Matthew Bryan otherwise Brian (died 10 March 1699) was an English clergyman, non-juror and Jacobite preacher.

==Life==
Bryan was the son of Robert Bryan of Limington, Somerset, sometime minister of St. Mary's, Newington, Surrey, and was born at Limington. He became a semi-commoner of Magdalen Hall, Oxford, in 1665, but left the university without taking a degree. After holding a benefice in the Diocese of Bath and Wells for about ten years, he was appointed to his father's old living, St. Mary's, Newington, and the afternoon lectureship at St. Michael's, Crooked Lane.

His living was sequestered for debt in 1684. A sermon preached by him at Newington and at St. Michael's (26 October and 2 November of the same year) on 2 Corinthians 5:11 was said to contain reflections on the King's courts of justice, and an accusation was laid against him before the Dean of Arches. In order to vindicate himself he printed this sermon, which certainly does not appear to contain any such reflections, with a dedication, dated 10 December 1684, to Peter Mews, Bishop of Winchester, formerly his diocesan in Somerset. The archbishop was satisfied that the charge against him was groundless, and it was quashed accordingly.

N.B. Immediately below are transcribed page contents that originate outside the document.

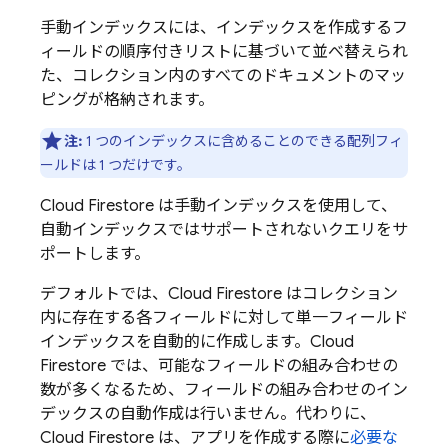
手動インデックスには、インデックスを作成するフ
ィールドの順序付きリストに基づいて並べ替えられ
た、コレクション内のすべてのドキュメントのマッ
ピングが格納されます。
注:
1 つのインデックスに含めることのできる配列フィ
ールドは 1 つだけです。
Cloud Firestore
は手動インデックスを使用して、
自動インデックスではサポートされないクエリをサ
ポートします。
デフォルトでは、
Cloud Firestore
はコレクション
内に存在する各フィールドに対して単一フィールド
インデックスを自動的に作成します。
Cloud
Firestore
では、可能なフィールドの組み合わせの
数が多くなるため、フィールドの組み合わせのイン
デックスの自動作成は行いません。代わりに、
Cloud Firestore
は、アプリを作成する際に
必要な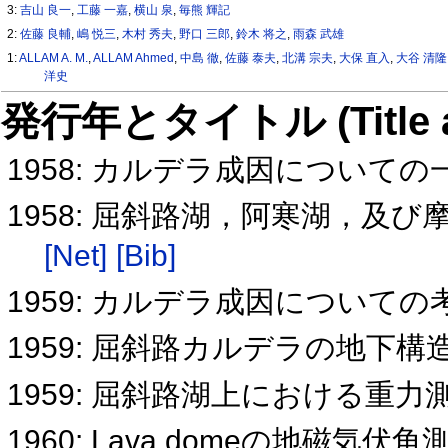
3:
吉山 良一
,
工藤 一嘉
,
横山 泉
,
毎熊 輝記
2:
佐藤 良輔
,
嶋 悦三
,
木村 秀夫
,
野口 三郎
,
鈴木 将之
,
雨森 武雄
1:
ALLAM A. M.
,
ALLAM Ahmed
,
中島 徹
,
佐藤 泰夫
,
北溝 宗夫
,
大保 直入
,
大谷 清隆
洋史
発行年とタイトル (Title and 
1958: カルデラ成因について
1958: 屈斜路湖，阿寒湖，及
[Net]
[Bib]
1959: カルデラ成因についての
1959: 屈斜路カルデラの地下
1959: 屈斜路湖上における重力
1960: Lava domeの地磁気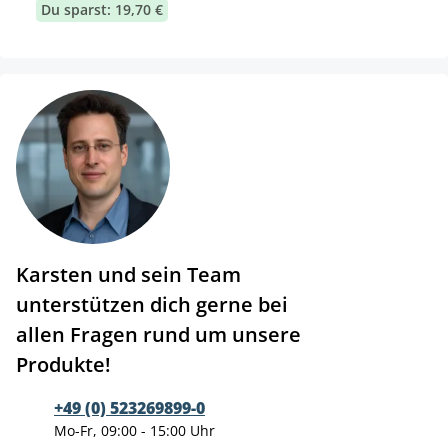
Du sparst: 19,70 €
Karsten und sein Team
unterstützen dich gerne bei
allen Fragen rund um unsere
Produkte!
+49 (0) 523269899-0
Mo-Fr, 09:00 - 15:00 Uhr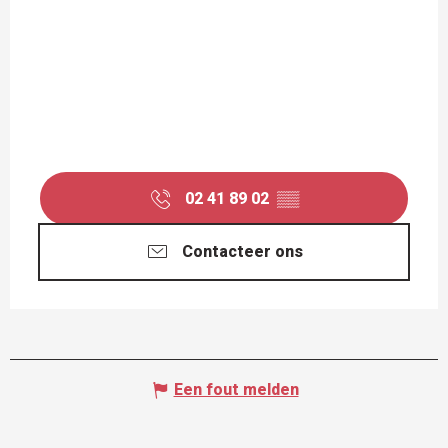
02 41 89 02
▒▒
Contacteer ons
Een fout melden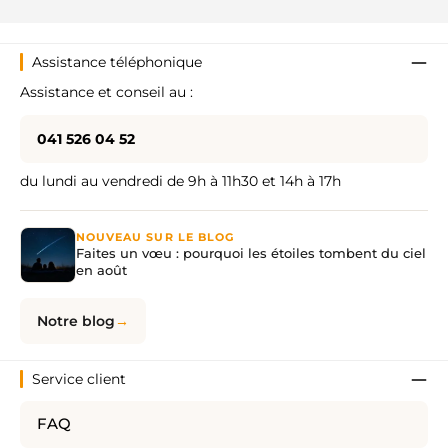
Assistance téléphonique
Assistance et conseil au :
041 526 04 52
du lundi au vendredi de 9h à 11h30 et 14h à 17h
NOUVEAU SUR LE BLOG
Faites un vœu : pourquoi les étoiles tombent du ciel
en août
Notre blog
Service client
FAQ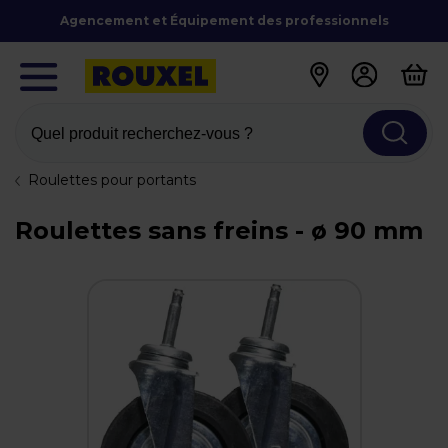
Agencement et Équipement des professionnels
Quel produit recherchez-vous ?
Roulettes pour portants
Roulettes sans freins - ø 90 mm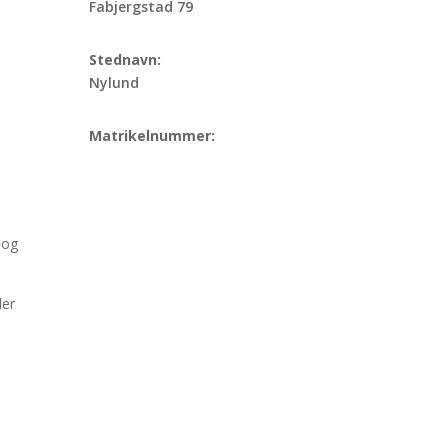
Fabjergstad 79
Stednavn:
Nylund
Matrikelnummer:
 og
der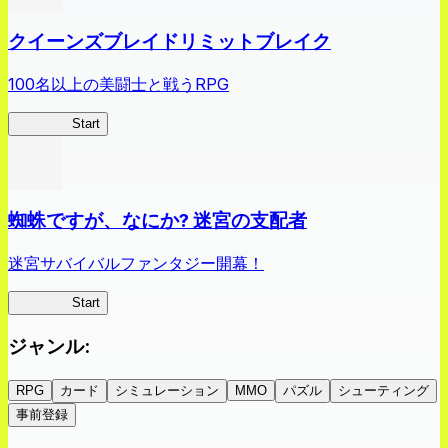
クイーンズブレイドリミットブレイク
100名以上の美闘士と戦うRPG
クイブレ
Start
蜘蛛ですが、なにか? 迷宮の支配者
迷宮サバイバルファンタジー開幕！
蜘蛛ラビ
Start
ジャンル
:
RPG
カード
シミュレーション
MMO
パズル
シューティング
事前登録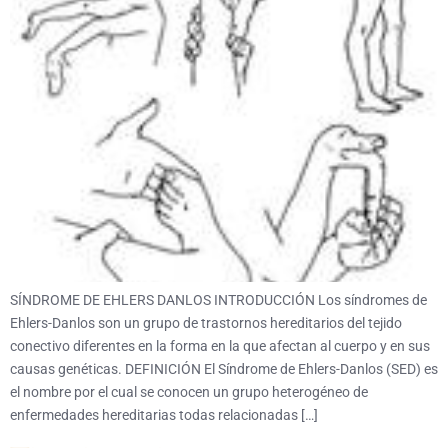
SÍNDROME DE EHLERS DANLOS INTRODUCCIÓN Los síndromes de
Ehlers-Danlos son un grupo de trastornos hereditarios del tejido
conectivo diferentes en la forma en la que afectan al cuerpo y en sus
causas genéticas. DEFINICIÓN El Síndrome de Ehlers-Danlos (SED) es
el nombre por el cual se conocen un grupo heterogéneo de
enfermedades hereditarias todas relacionadas […]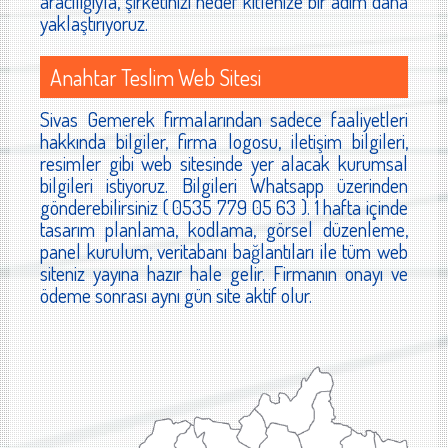
aracılığıyla, şirketinizi hedef kitlenize bir adım daha
yaklaştırıyoruz.
Anahtar Teslim Web Sitesi
Sivas Gemerek firmalarından sadece faaliyetleri
hakkında bilgiler, firma logosu, iletişim bilgileri,
resimler gibi web sitesinde yer alacak kurumsal
bilgileri istiyoruz. Bilgileri Whatsapp üzerinden
gönderebilirsiniz ( 0535 779 05 63 ). 1 hafta içinde
tasarım planlama, kodlama, görsel düzenleme,
panel kurulum, veritabanı bağlantıları ile tüm web
siteniz yayına hazır hale gelir. Firmanın onayı ve
ödeme sonrası aynı gün site aktif olur.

In July 1685 Bryan accumulated the degrees of civil law at Oxford. Refusing to take the oaths on the accession of William III and Mary II, he lost his preferment. He became the minister of a Jacobite congregation meeting in St. Dunstan's Court, Fleet Street. This brought him into trouble several times. On 1 January 1693 his meeting was discovered, the names of his congregation, consisting of about a hundred persons, were taken, and he was arrested. He died on 10 March 1699, and was buried in St. Dunstan's-in-the-West.

==Works==
His works are: The Certainty of the future Judgment asserted and proved (the sermon referred to above), 1685 ; 'A Persuasion to the stricter Observance of the Lord's Day,' a sermon, 1686; 'St. Paul's Triumph in his Sufferings,' a sermon, 1692. In the dedication of this discourse he describes himself as M. B. Indignus έν τἣ θλ ίψει ὰξεφὸςλ κὰι σννγκοινωνός, probably in reference to his sufferings as a Jacobite preacher, the sermon itself being on Ephesians 4:1. He also wrote two copies of verses printed in Ellis Waller's translation of the Encheiridion of Epictetus into English verse, 1702, and republished Humphrey Lynde's Account of Bertram the Priest, 1686.